Ap 20 : « À croire que tout le monde a décidé de me faire chier! »
Ap 20 : « À croire que tout le monde a décidé de me faire chier! »

Ap 20 : « À croire que tout le monde a décidé de me faire chier! »

Comme à chaque fois que je m’endormais, mon esprit fut happé dans la forêt de l’Érèbe, auprès de Sërb. À présent que je l’avais rencontré, et que je le savais de mon côté, j’aurais pu être rassurée. Malheureusement, il n’était pas seul. Belzebuth tenait Lucifer par la gorge, au-dessus du sol, en vociférant autant sur l’un que sur l’autre. Je me cachai derrière un arbre pour les observer.

« Je me démène à nous dénicher une solution, un truc bien, convenable, pour tout le monde… ou presque, et vous, vous venez chier sur mes plates-bandes, en foutant votre nez dans MES affaires !

— Ce n’est pas juste… essaya d’articuler Lucifer en se débattant.

— Juste ? JUSTE ? Parce qu’un emprisonnement éternel, tu trouves ça JUSTE ?

— … pour les humains.

— Les humains… dit-il avec dégoût en le lâchant comme s’il n’était qu’un vulgaire objet. La belle affaire. Tu as la mémoire courte, c’est à cause d’eux qu’on en est là je te rappelle.

— Elle n’a rien à voir dans tout ça.

Sérieusement ? Tu trouves que c’est le moment idéal pour avoir un coup de cœur pour la blondinette ? Sans vouloir offenser ton altesse chérubissime, ne compte pas sur moi pour te laisser refaire la même connerie.

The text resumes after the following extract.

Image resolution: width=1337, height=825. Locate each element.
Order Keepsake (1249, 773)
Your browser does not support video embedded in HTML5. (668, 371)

Sérieusement, les gars. Les gars ! On était censés être une team ! Mais à cause de vos conneries, et de votre esprit chevaleresque à deux balles, je dois la re-buter. On ne dirait pas comme ça, mais je n’ai pas que ça à foutre.

— Je ne te laisserai plus jamais passer cette porte, grinça Sërb.

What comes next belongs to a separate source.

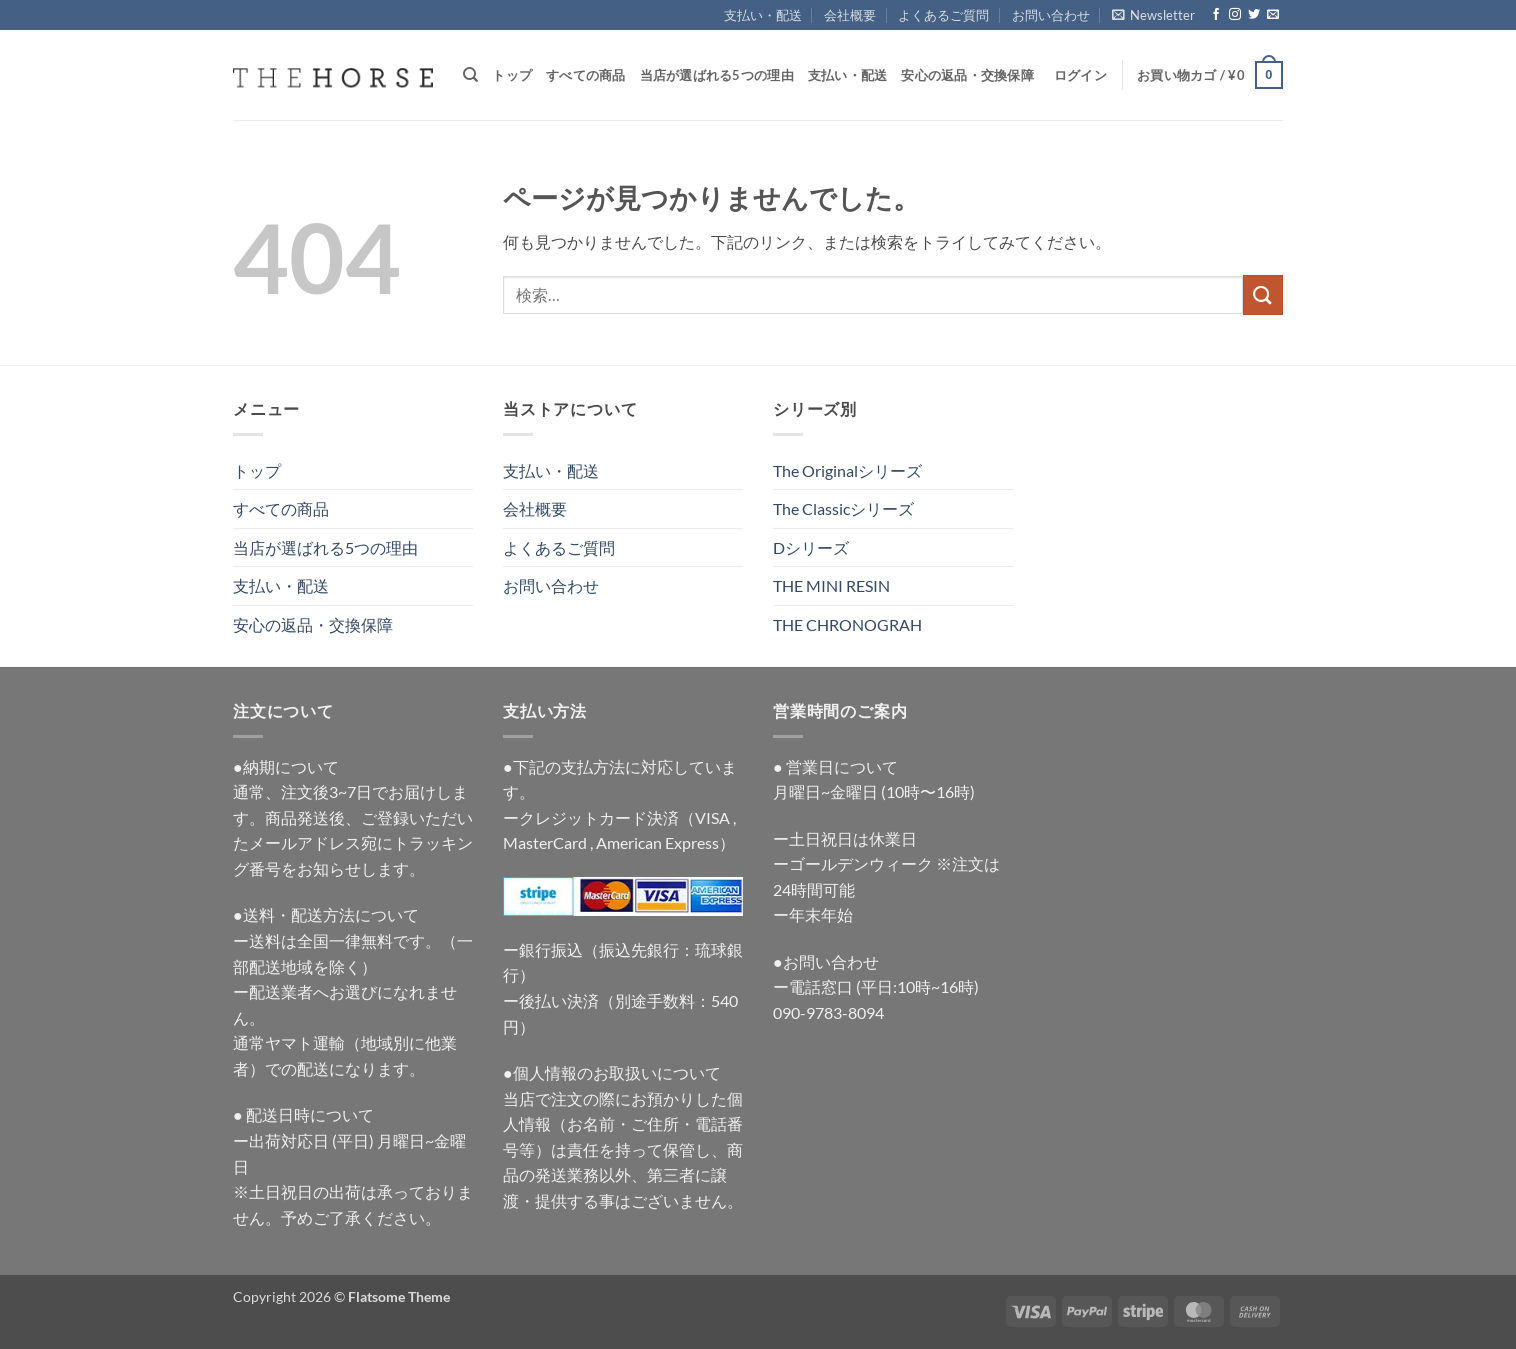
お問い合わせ (1051, 15)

— Mais elle, tu l’as laissé passer, trancha-t-il durement. Privilège féminin, je suppose ? C’est vrai qu’elle est mignonne, même si elle respire encore beaucoup trop à mon goût. Ou bien est-ce une sorte d’accord tacite réservé à ceux de ton espèce ? … De quel côté es-tu en fait ?

— Du côté où je survis.

— Alors. Dit comme ça, ça se comprend, mais c’est aussi vachement égoïste, j’espère que tu t’en rends compte ! Je veux bien admettre que mon plan n’est pas, tout à fait, infaillible, ni très équitable. Mais quand même ! Le bien collectif, ça ne vous parle pas ? Deux morts pour une liberté commune, c’est pas cher payé à mon sens. Putain ! Et elle était là, à portée de main… Elle était tombée dans mon piège, morte de son plein gré, ou presque ! Je me calme. Je suis calme », se reprit-il en replaçant une mèche folle sur son front.

Il inspira et souffla lentement avant de reprendre.

« S’il te plaît Sërb, rends-moi un service : meurs lentement, tu veux ? Elle m’énerve déjà assez en étant mortelle, je n’ai pas envie d’augmenter le niveau de difficulté pour l’instant. Si l’autre merdeux de Six voulait bien se bouger à faire ce que je lui demande pour une fois, on en aurait fini depuis longtemps déjà. À croire que tout le monde a décidé de me faire chier ! Je fais des efforts, j’essaie de trouver une solution à notre problème, je m’organise, je planifie, le tout dans un esprit presque altruiste, et voilà le résultat ! »   

Il serra la mâchoire puis s’alluma une cigarette sans cesser de grommeler. La flamme du briquet révéla les reflets roux de ses cheveux en bataille. La cigarette se consuma jusqu’à la moitié en une unique bouffée. Il passa à nouveau sa main dans ses cheveux, et recracha la fumée en l’air, les yeux clos, le visage baigné de lumière.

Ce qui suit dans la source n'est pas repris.